Ni mis palabras pretenden
justificar nada, ni se adhieren a ningún discurso histórico, ni pertenecen a
ningún sesgo ideológico. Mis palabras solo reflejan el hartazgo de no poder
creer a nadie, de la verdad a medias, de la postverdad y de la manipulación
interesada de nuestra historia, que es, íntegramente, nuestra, de todos, y que
sucedió como sucedió, no como pueda interesar a unos y otros que sucediera.
Hemos suplantado la verdad por “tener
razón”. Lo importante es tener razón y que mucha gente en la redes sociales nos
dé un “me gusta”, cuantos más mejor, a nuestros comentarios. Cuanto más
epatantes más populares, cuanto más dañinos más apreciados. Siento no estar a
la moda
Daba Schopenhauer un tratado
sobre cómo lograr tener razón sin que importara la razón última, sin que
importara la verdad. Schopenhauer no conoció la redes sociales, pero sí que en
su tratado hizo una perfecta disección de cómo se manejan en ellas ciertos
personajes, y digo personajes porque suelen ocultar su identidad tras perfiles ficticios
o corporativos. Un tratado, en 38 puntos, de cómo pasar por encima de la verdad
y del adversario, ya, en algún momento, enemigo.

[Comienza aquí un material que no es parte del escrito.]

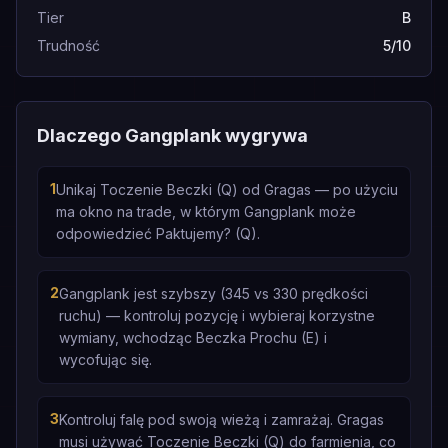
Tier
B
Trudność
5/10
Dlaczego Gangplank wygrywa
1
Unikaj Toczenie Beczki (Q) od Gragas — po użyciu
ma okno na trade, w którym Gangplank może
odpowiedzieć Paktujemy? (Q).
2
Gangplank jest szybszy (345 vs 330 prędkości
ruchu) — kontroluj pozycję i wybieraj korzystne
wymiany, wchodząc Beczka Prochu (E) i
wycofując się.
3
Kontroluj falę pod swoją wieżą i zamrażaj. Gragas
musi używać Toczenie Beczki (Q) do farmienia, co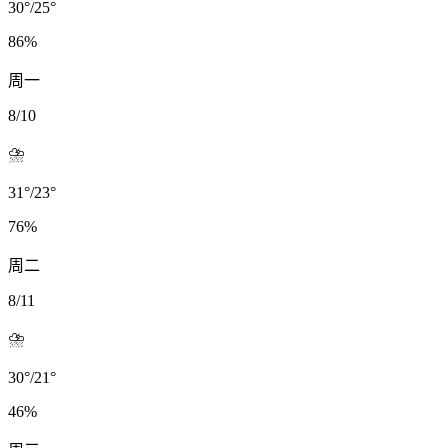
30
°
/
25
°
86
%
周一
8/10
⛈️
31
°
/
23
°
76
%
周二
8/11
⛈️
30
°
/
21
°
46
%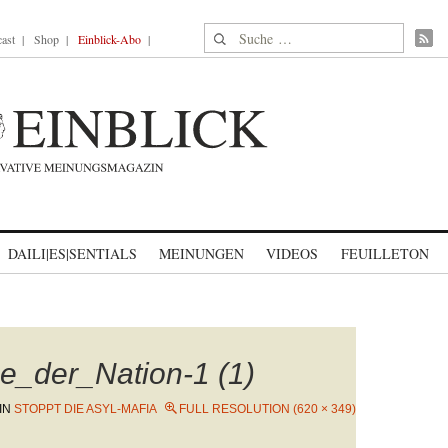
Suche nach:
ast
Shop
Einblick-Abo
DAILI|ES|SENTIALS
MEINUNGEN
VIDEOS
FEUILLETON
_der_Nation-1 (1)
IN
STOPPT DIE ASYL-MAFIA
FULL RESOLUTION (620 × 349)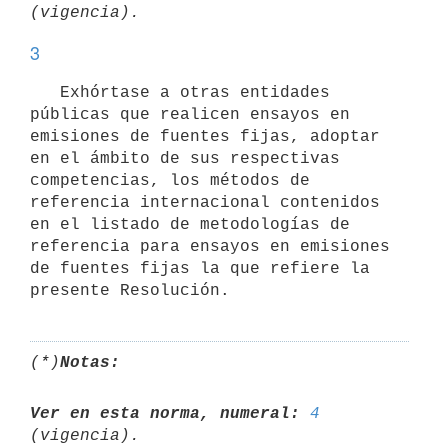
3
   Exhórtase a otras entidades 
públicas que realicen ensayos en 
emisiones de fuentes fijas, adoptar 
en el ámbito de sus respectivas 
competencias, los métodos de 
referencia internacional contenidos 
en el listado de metodologías de 
referencia para ensayos en emisiones 
de fuentes fijas la que refiere la 
(*)
Notas:
Ver en esta norma, numeral:
4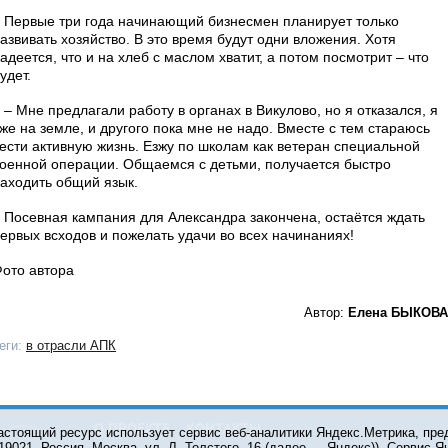
ервые три года начинающий бизнесмен планирует только
азвивать хозяйство. В это время будут одни вложения. Хотя
адеется, что и на хлеб с маслом хватит, а потом посмотрит – что
удет.
 Мне предлагали работу в органах в Викулово, но я отказался, я
же на земле, и другого пока мне не надо. Вместе с тем стараюсь
ести активную жизнь. Езжу по школам как ветеран специальной
оенной операции. Общаемся с детьми, получается быстро
аходить общий язык.
осевная кампания для Александра закончена, остаётся ждать
ервых всходов и пожелать удачи во всех начинаниях!
ото автора
Автор:
Елена БЫКОВА
еги:
в отрасли АПК
О ПРОЕКТЕ
КОНТАКТЫ
астоящий ресурс использует сервис веб-аналитики Яндекс.Метрика, пр
119021, Россия, Москва, ул. Л. Толстого, 16 (далее — Яндекс)). Сервис 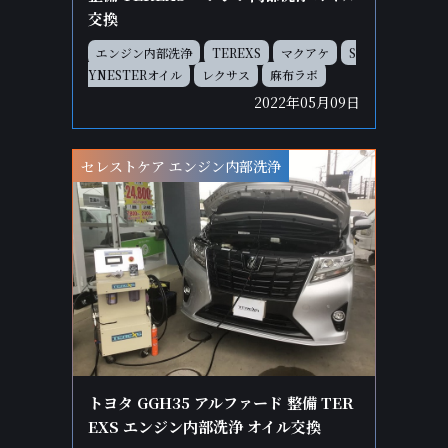
交換
エンジン内部洗浄
TEREXS
マクアケ
S
YNESTERオイル
レクサス
麻布ラボ
2022年05月09日
セレストケア エンジン内部洗浄
トヨタ GGH35 アルファード 整備 TER
EXS エンジン内部洗浄 オイル交換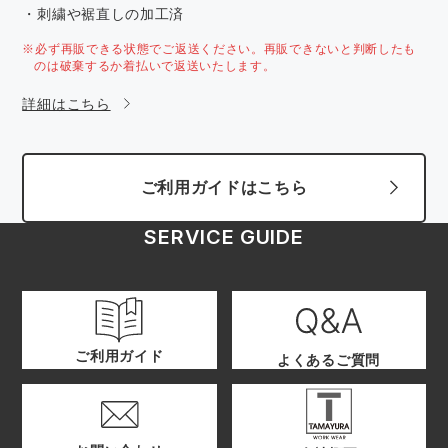
・刺繍や裾直しの加工済
※必ず再販できる状態でご返送ください。再販できないと判断したも
のは破棄するか着払いで返送いたします。
詳細はこちら
ご利用ガイドはこちら
SERVICE GUIDE
ご利用ガイド
よくあるご質問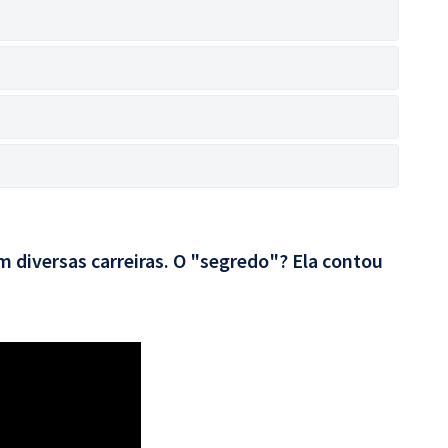
 diversas carreiras. O "segredo"? Ela contou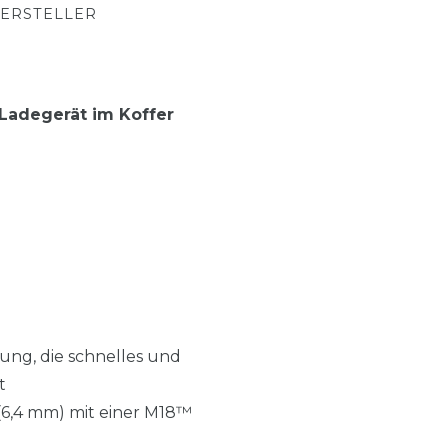
ERSTELLER
Ladegerät im Koffer
ung, die schnelles und
t
 (6,4 mm) mit einer M18™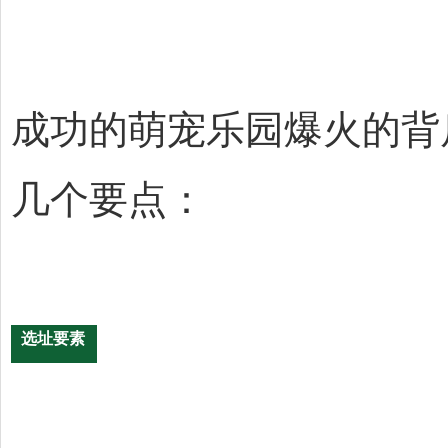
成功的萌宠乐园爆火的背
几个要点：
选址要素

En el tratado dice el punto 38: “Cuando se advierte que el adversario es
superior y se tienen las de perder, se procede ofensiva, grosera y
ultrajantemente". Como serán intelectualmente algunos de los que
escriben en esos ámbitos, que usan directamente el punto 38. Si no dices lo que
quieren oír te llaman “facha”, o “rojo de mierda”, en una actitud, la de ellos
sí, la de ambos, inequívocamente fascista. Viva el punto 38.